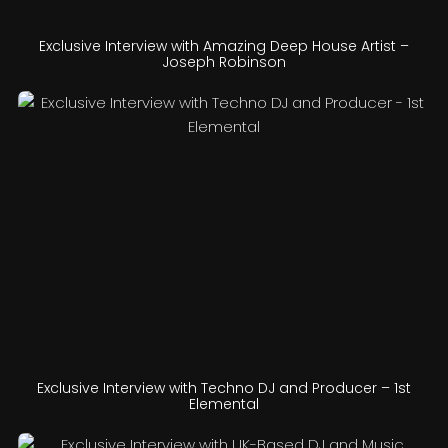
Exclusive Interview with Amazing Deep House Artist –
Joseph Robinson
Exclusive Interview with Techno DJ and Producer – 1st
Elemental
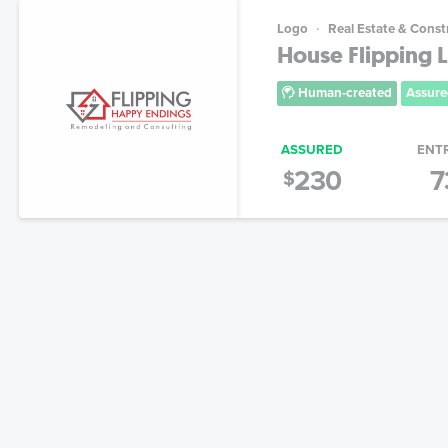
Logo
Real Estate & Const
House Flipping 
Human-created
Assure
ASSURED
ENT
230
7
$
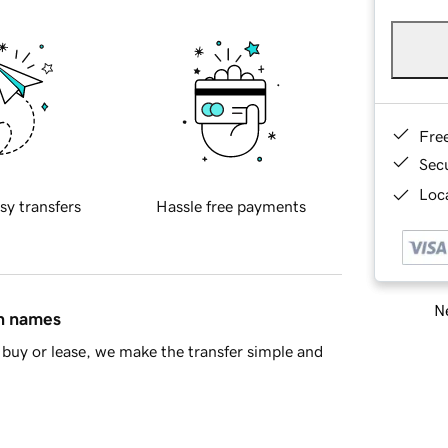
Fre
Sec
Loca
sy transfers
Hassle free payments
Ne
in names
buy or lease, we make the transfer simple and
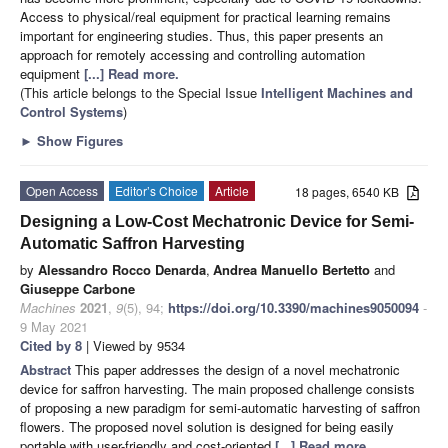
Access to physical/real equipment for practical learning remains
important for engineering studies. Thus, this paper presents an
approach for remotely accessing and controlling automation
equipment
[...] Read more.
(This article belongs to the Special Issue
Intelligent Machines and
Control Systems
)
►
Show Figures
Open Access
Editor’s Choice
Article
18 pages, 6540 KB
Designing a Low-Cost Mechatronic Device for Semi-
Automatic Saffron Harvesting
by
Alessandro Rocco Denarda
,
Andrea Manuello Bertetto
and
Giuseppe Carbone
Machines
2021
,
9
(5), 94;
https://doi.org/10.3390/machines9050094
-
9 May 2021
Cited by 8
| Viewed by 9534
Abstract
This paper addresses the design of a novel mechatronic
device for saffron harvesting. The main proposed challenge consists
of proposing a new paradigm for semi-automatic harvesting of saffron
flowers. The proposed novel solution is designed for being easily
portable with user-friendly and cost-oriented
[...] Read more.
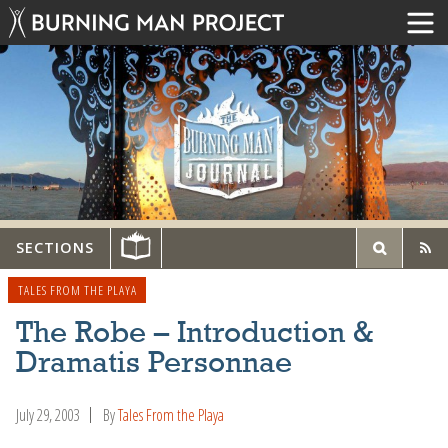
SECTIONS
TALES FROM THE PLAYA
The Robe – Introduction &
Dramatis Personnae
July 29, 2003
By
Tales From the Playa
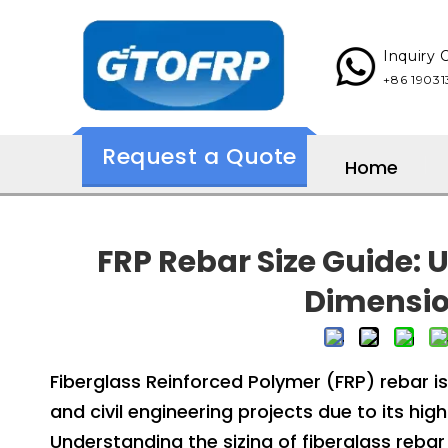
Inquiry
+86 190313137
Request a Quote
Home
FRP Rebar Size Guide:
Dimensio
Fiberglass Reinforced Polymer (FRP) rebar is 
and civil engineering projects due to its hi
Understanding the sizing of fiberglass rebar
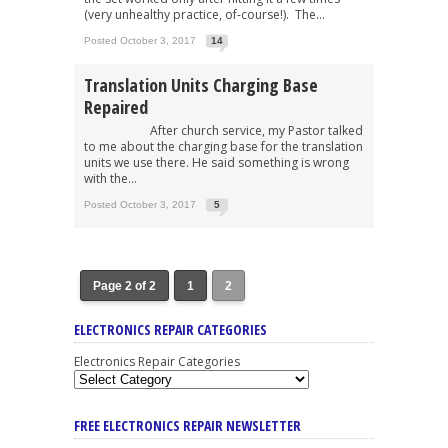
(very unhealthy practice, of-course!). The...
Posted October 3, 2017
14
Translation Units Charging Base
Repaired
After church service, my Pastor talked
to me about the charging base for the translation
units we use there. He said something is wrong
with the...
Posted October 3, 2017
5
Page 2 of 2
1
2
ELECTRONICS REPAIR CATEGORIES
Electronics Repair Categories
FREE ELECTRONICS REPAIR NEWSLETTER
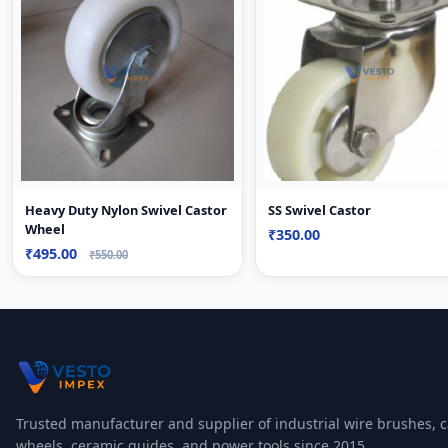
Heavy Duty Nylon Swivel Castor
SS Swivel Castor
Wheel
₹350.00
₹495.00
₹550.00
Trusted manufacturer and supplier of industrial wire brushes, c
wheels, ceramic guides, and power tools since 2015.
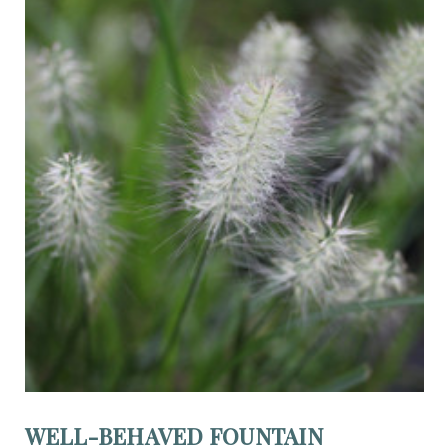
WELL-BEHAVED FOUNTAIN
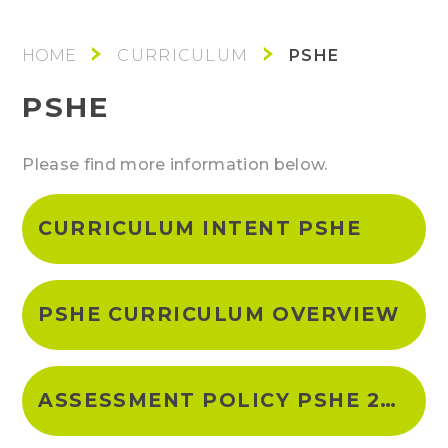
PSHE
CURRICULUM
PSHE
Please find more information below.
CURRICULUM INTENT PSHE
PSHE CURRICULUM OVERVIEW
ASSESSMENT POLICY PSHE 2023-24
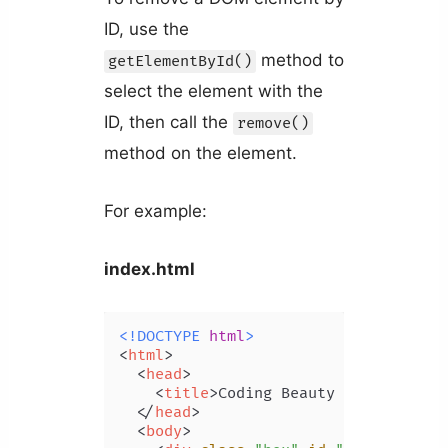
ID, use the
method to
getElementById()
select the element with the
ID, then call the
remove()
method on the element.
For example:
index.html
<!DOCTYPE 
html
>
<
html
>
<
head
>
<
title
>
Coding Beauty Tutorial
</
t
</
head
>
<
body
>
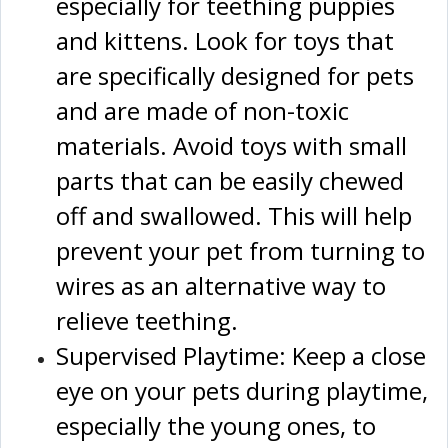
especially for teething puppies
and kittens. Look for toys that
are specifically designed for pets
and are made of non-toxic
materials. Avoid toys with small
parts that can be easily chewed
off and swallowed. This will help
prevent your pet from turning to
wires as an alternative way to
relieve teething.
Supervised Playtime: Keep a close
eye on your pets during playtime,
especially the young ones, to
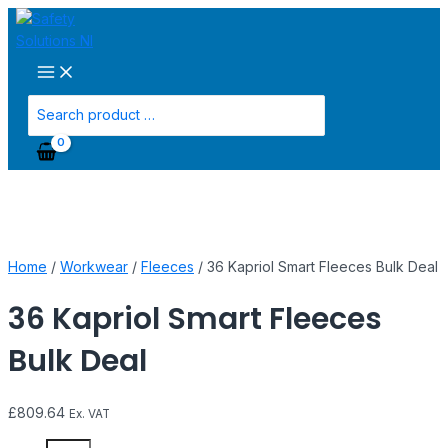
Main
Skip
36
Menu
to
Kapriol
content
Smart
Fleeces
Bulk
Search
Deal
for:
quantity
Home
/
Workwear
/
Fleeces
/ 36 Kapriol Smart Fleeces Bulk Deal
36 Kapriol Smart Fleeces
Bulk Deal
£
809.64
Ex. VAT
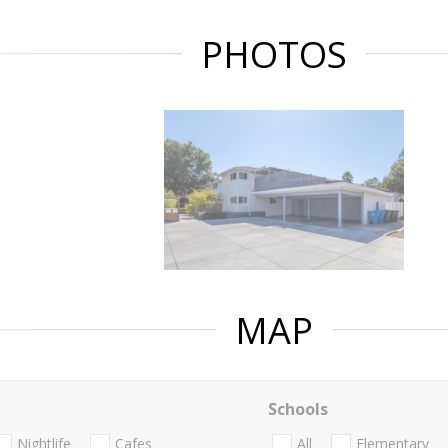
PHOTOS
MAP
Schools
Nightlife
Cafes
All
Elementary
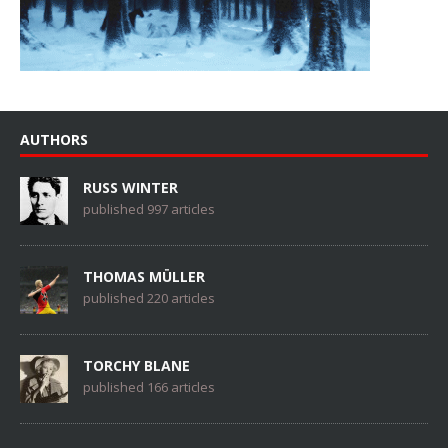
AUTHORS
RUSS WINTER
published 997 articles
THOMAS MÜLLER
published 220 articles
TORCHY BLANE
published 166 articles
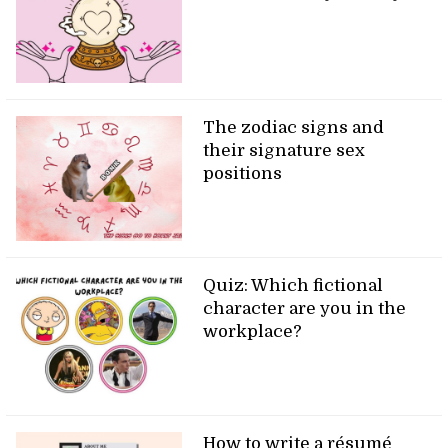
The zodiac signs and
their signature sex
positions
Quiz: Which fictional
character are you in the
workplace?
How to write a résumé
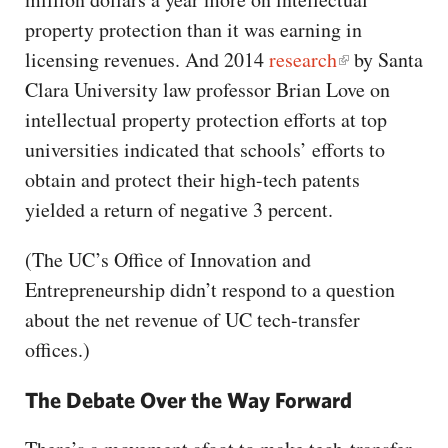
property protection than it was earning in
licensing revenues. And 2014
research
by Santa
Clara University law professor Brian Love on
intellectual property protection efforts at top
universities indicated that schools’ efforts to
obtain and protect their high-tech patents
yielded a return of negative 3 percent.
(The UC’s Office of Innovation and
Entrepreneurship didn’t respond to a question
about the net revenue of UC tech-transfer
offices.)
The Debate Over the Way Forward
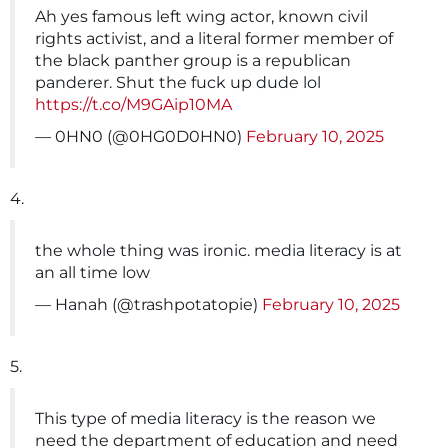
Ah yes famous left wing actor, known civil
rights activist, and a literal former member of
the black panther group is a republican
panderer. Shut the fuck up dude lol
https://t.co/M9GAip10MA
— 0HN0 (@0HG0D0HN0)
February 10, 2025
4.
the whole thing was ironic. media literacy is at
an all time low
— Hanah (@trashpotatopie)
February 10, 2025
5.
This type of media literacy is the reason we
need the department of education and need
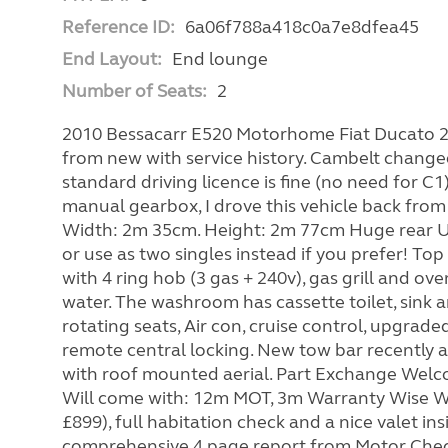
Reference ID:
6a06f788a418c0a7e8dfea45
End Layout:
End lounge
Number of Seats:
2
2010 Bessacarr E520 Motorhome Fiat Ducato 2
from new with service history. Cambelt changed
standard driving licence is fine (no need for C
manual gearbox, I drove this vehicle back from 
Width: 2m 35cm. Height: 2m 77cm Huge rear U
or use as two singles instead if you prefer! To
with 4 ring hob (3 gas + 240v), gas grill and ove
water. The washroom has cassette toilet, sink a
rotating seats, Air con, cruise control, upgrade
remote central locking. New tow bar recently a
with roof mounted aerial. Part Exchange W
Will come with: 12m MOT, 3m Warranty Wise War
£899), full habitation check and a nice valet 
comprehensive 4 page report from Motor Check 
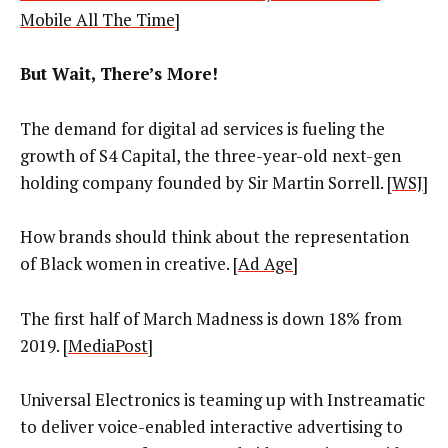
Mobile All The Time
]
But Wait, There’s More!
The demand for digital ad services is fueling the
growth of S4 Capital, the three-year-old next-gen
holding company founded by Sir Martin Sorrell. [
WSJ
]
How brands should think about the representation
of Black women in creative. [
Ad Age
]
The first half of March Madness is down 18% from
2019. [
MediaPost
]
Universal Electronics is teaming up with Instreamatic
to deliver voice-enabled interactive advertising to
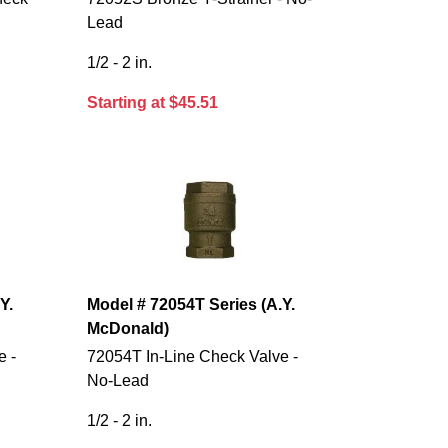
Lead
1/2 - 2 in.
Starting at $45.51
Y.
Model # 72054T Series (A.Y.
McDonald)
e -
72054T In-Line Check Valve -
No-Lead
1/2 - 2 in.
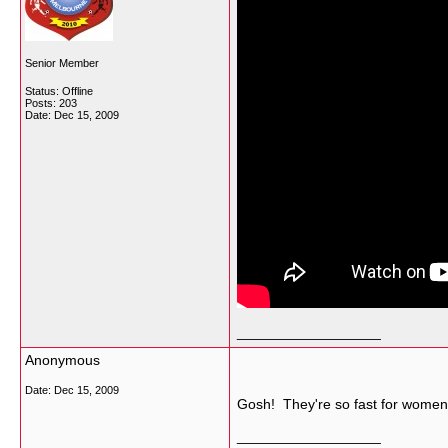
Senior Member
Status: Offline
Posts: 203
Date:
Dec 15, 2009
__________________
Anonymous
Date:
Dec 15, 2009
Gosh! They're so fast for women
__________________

What you need to do>
The expected answer holds each line from the listing above where the string "proposed" is present.

Written solution>
device for saffron harvesting. The main proposed challenge consists
flowers. The proposed novel solution is designed for being easily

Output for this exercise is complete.